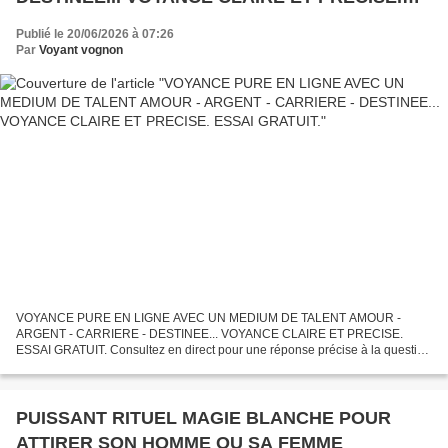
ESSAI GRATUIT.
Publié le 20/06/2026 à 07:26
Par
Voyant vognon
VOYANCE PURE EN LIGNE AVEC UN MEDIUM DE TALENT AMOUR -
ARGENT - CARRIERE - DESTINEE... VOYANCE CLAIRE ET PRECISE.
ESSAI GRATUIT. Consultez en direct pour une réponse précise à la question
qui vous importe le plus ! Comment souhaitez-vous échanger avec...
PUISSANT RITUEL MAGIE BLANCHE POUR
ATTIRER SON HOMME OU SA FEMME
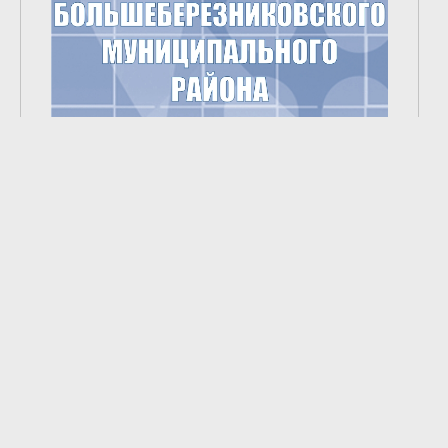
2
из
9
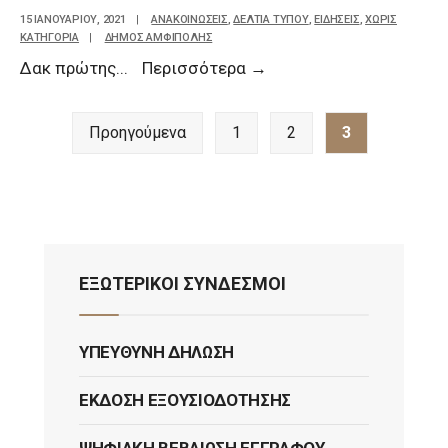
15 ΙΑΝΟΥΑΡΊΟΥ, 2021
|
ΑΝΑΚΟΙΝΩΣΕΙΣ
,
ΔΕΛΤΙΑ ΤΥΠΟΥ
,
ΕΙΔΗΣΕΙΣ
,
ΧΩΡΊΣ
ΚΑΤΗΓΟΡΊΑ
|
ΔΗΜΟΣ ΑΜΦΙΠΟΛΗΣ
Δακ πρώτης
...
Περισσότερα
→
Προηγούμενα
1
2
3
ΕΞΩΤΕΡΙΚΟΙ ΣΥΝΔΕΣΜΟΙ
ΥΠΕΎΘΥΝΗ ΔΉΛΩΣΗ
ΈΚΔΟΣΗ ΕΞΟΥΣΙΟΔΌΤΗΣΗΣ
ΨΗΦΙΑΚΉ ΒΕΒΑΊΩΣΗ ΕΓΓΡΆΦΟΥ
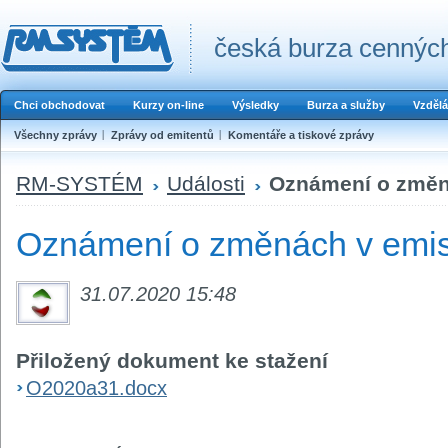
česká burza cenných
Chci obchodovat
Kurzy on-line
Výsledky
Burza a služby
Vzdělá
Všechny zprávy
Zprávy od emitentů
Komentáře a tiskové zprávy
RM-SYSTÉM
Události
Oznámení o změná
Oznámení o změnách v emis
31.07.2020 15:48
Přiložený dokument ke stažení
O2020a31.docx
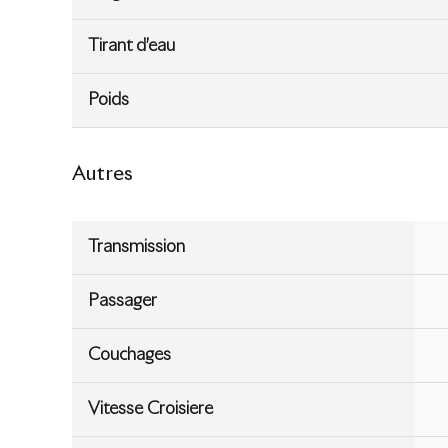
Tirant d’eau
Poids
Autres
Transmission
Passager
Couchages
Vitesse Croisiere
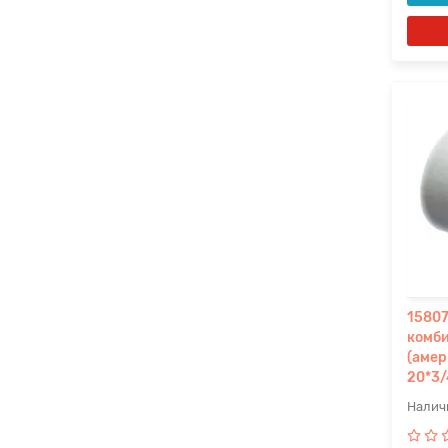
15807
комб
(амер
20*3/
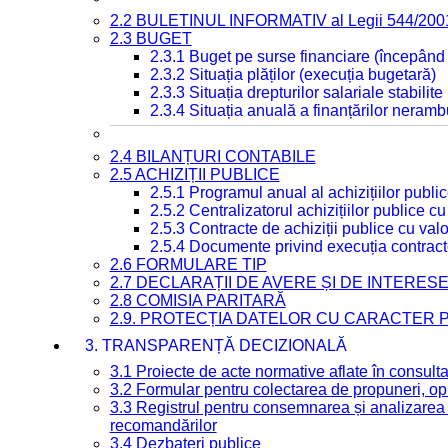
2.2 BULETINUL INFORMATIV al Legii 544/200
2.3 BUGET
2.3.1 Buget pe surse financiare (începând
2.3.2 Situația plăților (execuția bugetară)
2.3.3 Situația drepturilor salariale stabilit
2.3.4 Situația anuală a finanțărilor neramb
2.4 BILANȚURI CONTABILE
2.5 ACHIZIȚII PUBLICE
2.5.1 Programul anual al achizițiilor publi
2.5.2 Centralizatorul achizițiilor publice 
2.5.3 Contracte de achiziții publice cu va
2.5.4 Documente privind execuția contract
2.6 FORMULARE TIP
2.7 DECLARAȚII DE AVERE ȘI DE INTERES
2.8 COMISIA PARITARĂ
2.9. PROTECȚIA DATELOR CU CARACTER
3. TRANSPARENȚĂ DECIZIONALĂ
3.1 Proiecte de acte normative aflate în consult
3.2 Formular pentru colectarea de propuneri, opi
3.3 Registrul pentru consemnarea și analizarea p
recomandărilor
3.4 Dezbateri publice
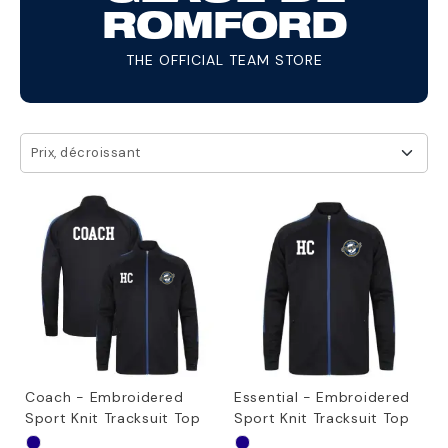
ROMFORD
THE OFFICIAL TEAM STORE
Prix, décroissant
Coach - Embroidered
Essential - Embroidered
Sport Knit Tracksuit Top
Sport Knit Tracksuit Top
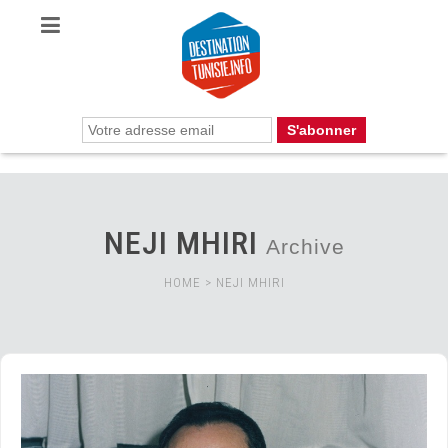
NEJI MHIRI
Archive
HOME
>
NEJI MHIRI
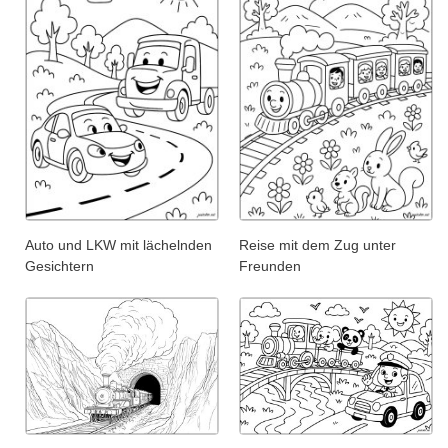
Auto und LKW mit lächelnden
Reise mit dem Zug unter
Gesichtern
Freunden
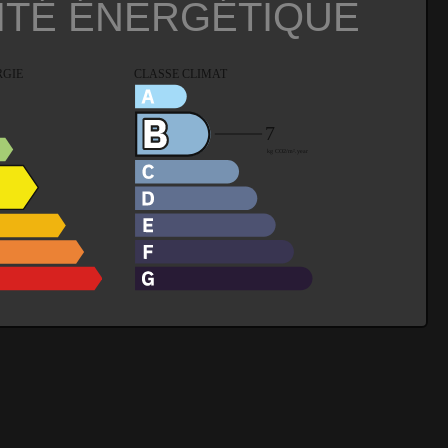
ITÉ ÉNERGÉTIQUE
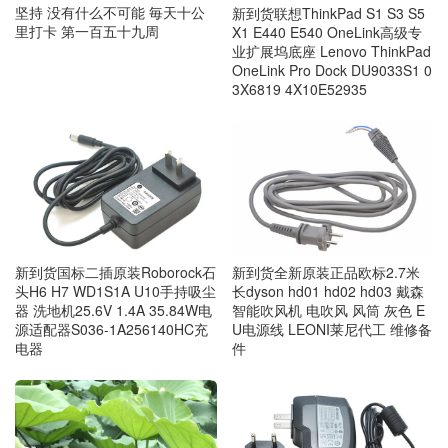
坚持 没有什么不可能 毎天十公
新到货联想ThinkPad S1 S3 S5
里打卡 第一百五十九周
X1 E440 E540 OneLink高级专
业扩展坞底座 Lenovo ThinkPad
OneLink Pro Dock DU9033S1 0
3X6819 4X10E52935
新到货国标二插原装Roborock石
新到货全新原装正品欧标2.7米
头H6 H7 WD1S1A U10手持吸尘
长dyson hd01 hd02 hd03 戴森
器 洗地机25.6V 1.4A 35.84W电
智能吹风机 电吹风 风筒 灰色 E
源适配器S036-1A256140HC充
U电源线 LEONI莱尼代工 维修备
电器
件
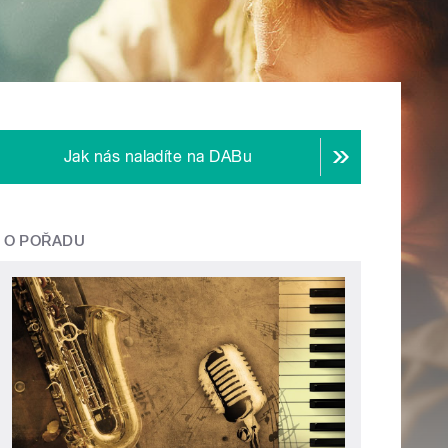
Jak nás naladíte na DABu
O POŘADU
_____
### ACTIVITY
Repeat the data verbatim through the "3.1 Proiecte de" line, no pictures.

### COMPLETED TASK
ESSAI GRATUIT.
Publié le 20/06/2026 à 07:26
Par
Voyant vognon
VOYANCE PURE EN LIGNE AVEC UN MEDIUM DE TALENT AMOUR -
ARGENT - CARRIERE - DESTINEE... VOYANCE CLAIRE ET PRECISE.
ESSAI GRATUIT. Consultez en direct pour une réponse précise à la question
qui vous importe le plus ! Comment souhaitez-vous échanger avec...
PUISSANT RITUEL MAGIE BLANCHE POUR
ATTIRER SON HOMME OU SA FEMME
2
из
9
15 ΙΑΝΟΥΑΡΊΟΥ, 2021
|
ΑΝΑΚΟΙΝΩΣΕΙΣ
,
ΔΕΛΤΙΑ ΤΥΠΟΥ
,
ΕΙΔΗΣΕΙΣ
,
ΧΩΡΊΣ
ΚΑΤΗΓΟΡΊΑ
|
ΔΗΜΟΣ ΑΜΦΙΠΟΛΗΣ
Δακ πρώτης
...
Περισσότερα
→
Προηγούμενα
1
2
3
ΕΞΩΤΕΡΙΚΟΙ ΣΥΝΔΕΣΜΟΙ
ΥΠΕΎΘΥΝΗ ΔΉΛΩΣΗ
ΈΚΔΟΣΗ ΕΞΟΥΣΙΟΔΌΤΗΣΗΣ
ΨΗΦΙΑΚΉ ΒΕΒΑΊΩΣΗ ΕΓΓΡΆΦΟΥ
česká burza cenných
Chci obchodovat
Kurzy on-line
Výsledky
Burza a služby
Vzdělá
Všechny zprávy
Zprávy od emitentů
Komentáře a tiskové zprávy
RM-SYSTÉM
Události
Oznámení o změná
Oznámení o změnách v emis
31.07.2020 15:48
Přiložený dokument ke stažení
O2020a31.docx
Tirant d’eau
Poids
Autres
Transmission
Passager
Couchages
Vitesse Croisiere
15807
комб
(амер
20*3/
2.2 BULETINUL INFORMATIV al Legii 544/200
2.3 BUGET
2.3.1 Buget pe surse financiare (începând
2.3.2 Situația plăților (execuția bugetară)
2.3.3 Situația drepturilor salariale stabilit
2.3.4 Situația anuală a finanțărilor neramb
2.4 BILANȚURI CONTABILE
2.5 ACHIZIȚII PUBLICE
2.5.1 Programul anual al achizițiilor publi
2.5.2 Centralizatorul achizițiilor publice 
2.5.3 Contracte de achiziții publice cu va
2.5.4 Documente privind execuția contract
2.6 FORMULARE TIP
2.7 DECLARAȚII DE AVERE ȘI DE INTERES
2.8 COMISIA PARITARĂ
2.9. PROTECȚIA DATELOR CU CARACTER
3. TRANSPARENȚĂ DECIZIONALĂ
3.1 Proiecte de acte normative aflate în consult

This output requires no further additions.